Members of the main opposition group, the “People’s United Democratic
Movement,” are regularly arrested, peaceful demonstrators beaten up and
journalists sent to jail. Many of his subjects live grim lives: Swaziland is
the seventh-hungriest country in the world, 63 percent of its citizens live
below the poverty line and more than 1 in 4 adults (aged 15–49) have HIV/AIDS. GDP
growth is negative and unemployment is at nearly 23 percent.
He buys luxury cars worth 61 years of Swazi wages, takes
trips to Las Vegas on private jets and picks a new virgin wife every couple of
years. Most Swazis are too busy trying to feed their families to start a
revolution. “The majority aren’t screaming for democracy because they are not
educated,” says Nhlanhla Msibi, the Swazi author of The Delayed Revolution:
Swaziland in the Twenty-First Century. HIV has wiped out “muscle,” too, he
says: “There’s only young orphans or old people.”
But in the cities, a democratic movement is challenging
Mswati’s rule. “It’s a rotten, pathetic, undemocratic and corrupt system,” says
Philani Ndebele of the Swaziland Democracy Campaign, a coalition of
organizations demanding multiparty democracy in the country. There are
elections. It’s just that Mswati decides the outcome
For Western nations that promote democracy abroad, Swaziland
lacks geopolitical significance. While there are some exceptions — South Africa
rescinded $207 million after Mswati refused to make basic political reforms,
and the United States booted Swaziland from the African Growth and Opportunity
Act over human rights concerns — few countries care much about that small patch
of green next to South Africa.
“The problem is that
Swaziland is not Zimbabwe. There is no extreme humanitarian crisis and it has
no oil or interesting natural resources,” says says Chris Vandome of the Africa
program at U.K.-based Chatham House. It does have is sugar — the country’s main
export — but it can’t compete much with producers like Brazil.
Mswati hasn’t done much to diversify the agricultural
industry. Budget cuts have become so
severe that teachers are not getting paid and schools can’t open their doors,
yet Swaziland spent about $478 million over the past four years on defense, and
the king’s annual household budget is $61 million.

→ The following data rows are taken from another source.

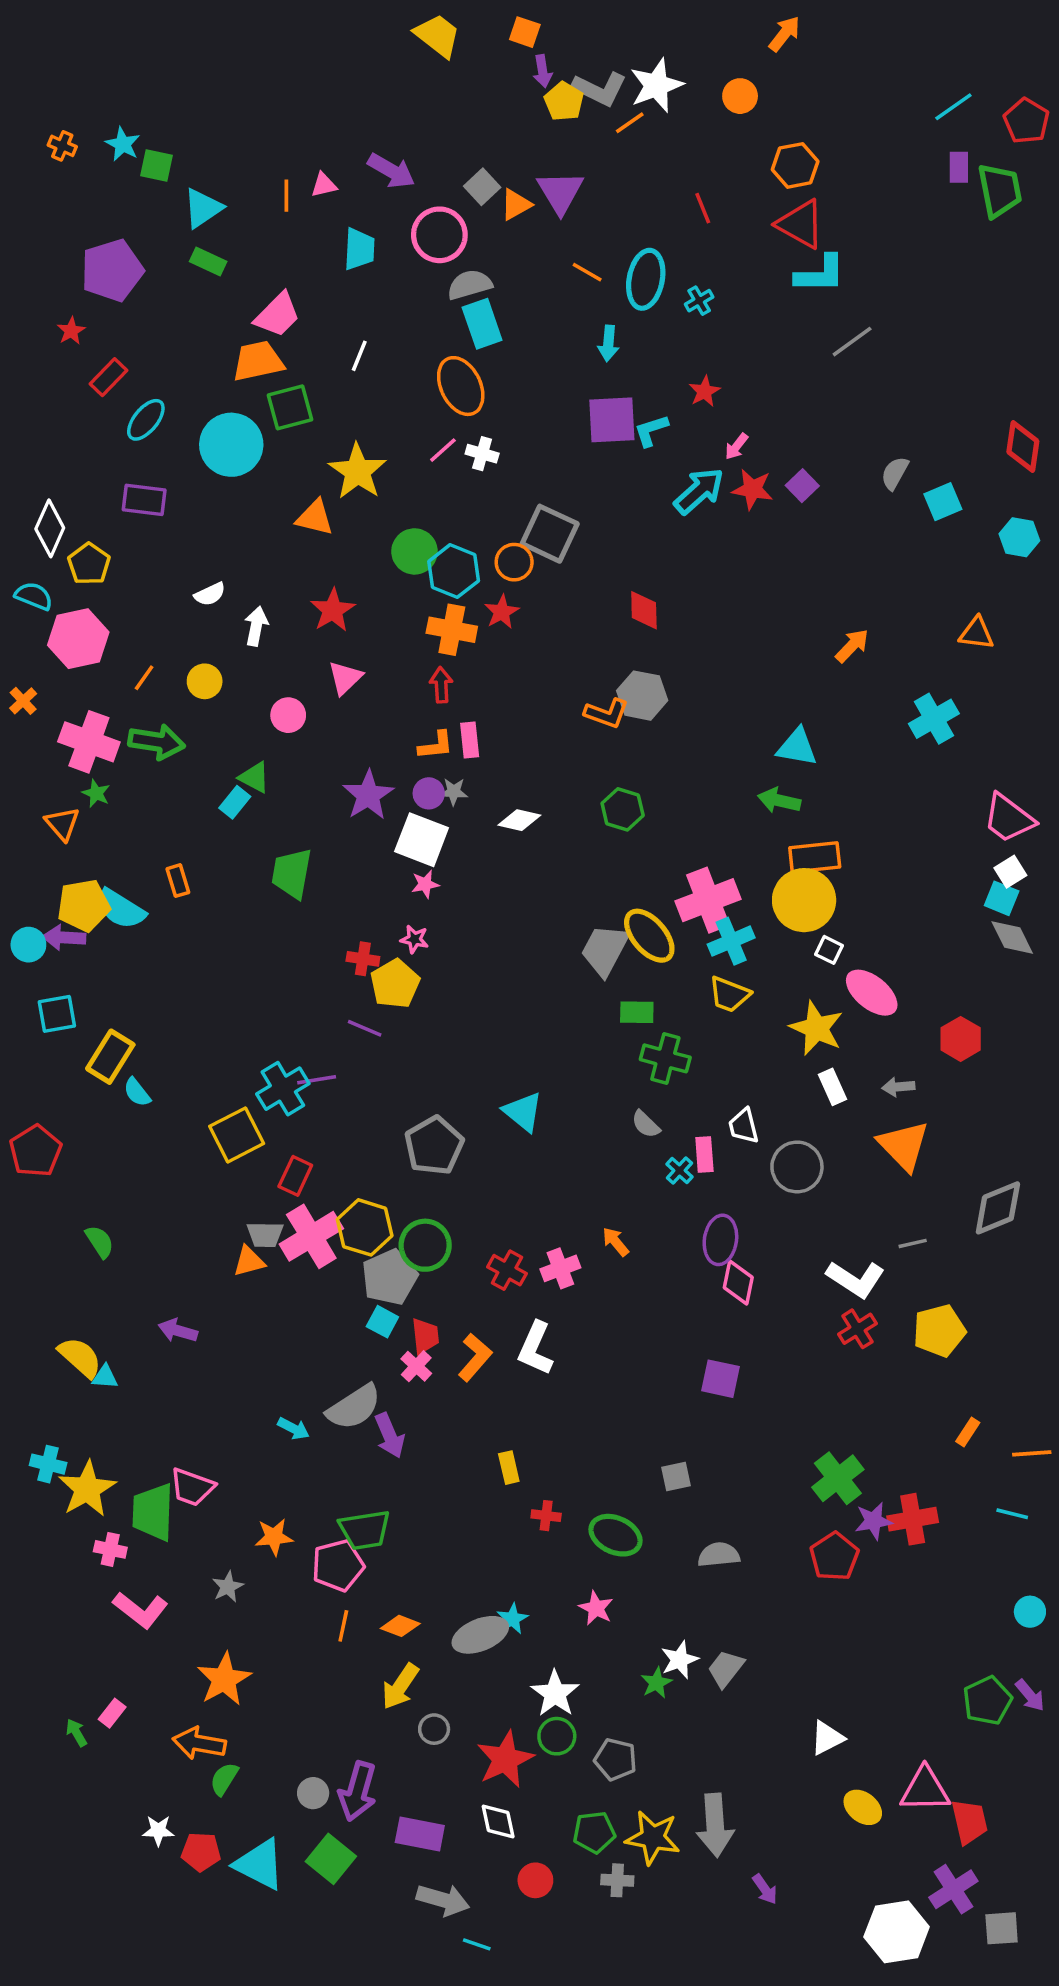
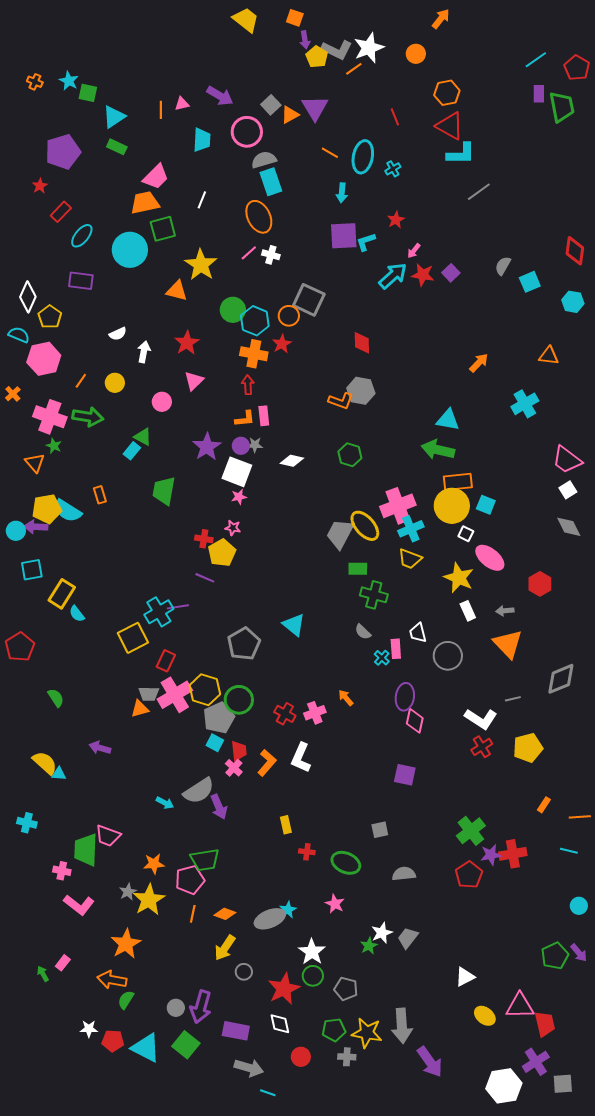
green arrow: (779, 801) -> (438, 450), size x1.4
cyan square: (1002, 898) -> (486, 505), moved
yellow star: (87, 1489) -> (149, 900), moved
purple arrow: (765, 1889) -> (430, 1062), size x1.8

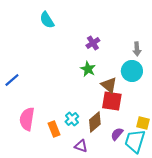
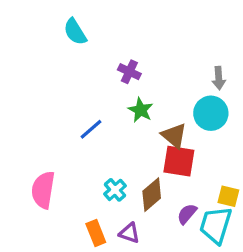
purple cross: (93, 43) -> (129, 72), moved, turned -32
blue line: (12, 80) -> (91, 129), moved
orange rectangle: (54, 129) -> (96, 233), moved

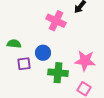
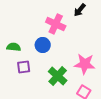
blue circle: (43, 53) -> (43, 45), moved
green cross: (58, 73) -> (58, 76), turned 36

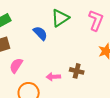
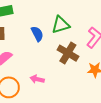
brown cross: (77, 71) -> (68, 53), moved, size x1.5

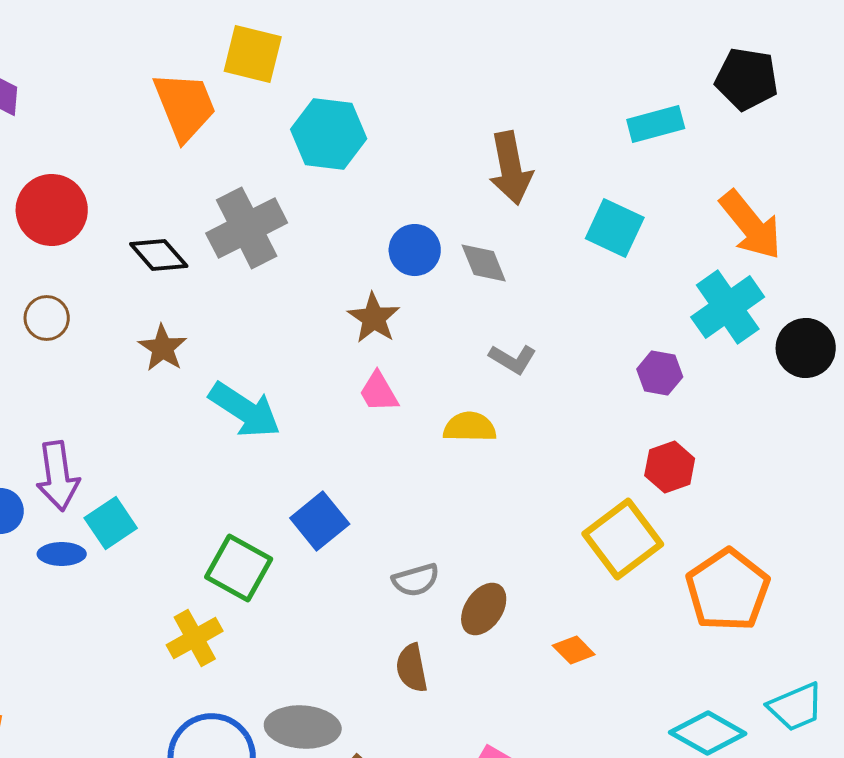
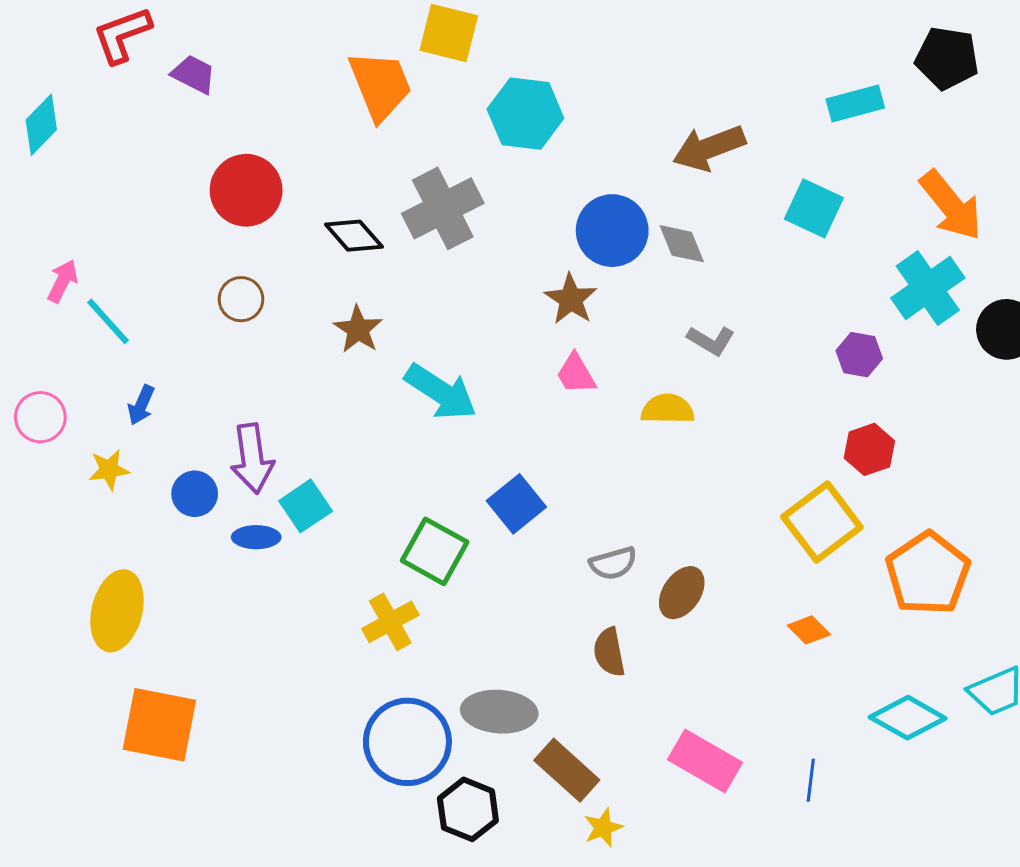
brown arrow: (511, 168) -> (709, 148), turned 80
blue circle: (415, 250) -> (612, 231), size x1.4
orange diamond: (574, 650) -> (809, 630), moved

“If things continue like this, the country will soon be
depending on humanitarian aid and eventually collapse into a failed state,”
warns Msibi.
Nevertheless, public disaffection is on the rise. Several
mass protests have taken place since 2011. “Transformation is inevitable,” says
Ndebele, citing the Arab Spring. “No matter how despotic, brutal and
indifferent a regime is, it can be toppled.”